To assess long-term effectiveness of unilateral deep brain stimulation (DBS) in Parkinson’s disease (PD) patients with up to one year of follow-up.
DBS is an established therapy for improving motor symptoms in select PD patients. Despite the common approach of simultaneous bilateral DBS implantation, there is value in a unilateral approach, with benefit up to 5 years. Considering the asymmetric phenomenology in PD, unilateral DBS may be a preferable initial option for select patients.

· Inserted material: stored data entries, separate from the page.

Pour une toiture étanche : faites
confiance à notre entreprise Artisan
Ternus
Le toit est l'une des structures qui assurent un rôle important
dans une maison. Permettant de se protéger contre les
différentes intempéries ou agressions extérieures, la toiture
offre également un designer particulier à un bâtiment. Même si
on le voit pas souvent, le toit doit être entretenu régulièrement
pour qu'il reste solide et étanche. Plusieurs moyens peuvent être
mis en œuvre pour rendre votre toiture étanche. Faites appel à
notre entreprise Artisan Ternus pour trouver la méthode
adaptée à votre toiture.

We analyzed 180 patients (121 GPi / 59 STN) with unilateral DBS. The mean (SD) Unified Parkinson’s Disease Rating Scale part III motor scores (UPDRS-III) were: 35.7 (11.7) preoperatively, 25 (10.7) at 3-6 months postoperatively, and 26 (12) at 10-14 months postoperatively. The mean UPDRS-III at 3-6 and 10-14 months were significantly different from baseline (p = 0.000). A total of 66 patients with bilateral leads were selected for further comparison. Their mean (SD) UPDRS-III scores were: 37 (12) preoperatively, 24 (9) at 3-6 months postoperatively, and 27.3 (10.5) at 10-14 months postoperatively. The mean UPDRS-III at 3-6 and 10-14 months post-implantation were also significantly different from baseline. There was no significant difference in the percent improvement of UPDRS-III between unilateral and bilateral DBS at 3-6 and 10-14 months postoperatively (p= 0.208 and 0.762 respectively).
Patients with unilateral DBS show significant improvement in motor symptoms at 3-6 and 10-14 months postoperatively. The degree of improvement is not significantly different from patients who underwent bilateral DBS.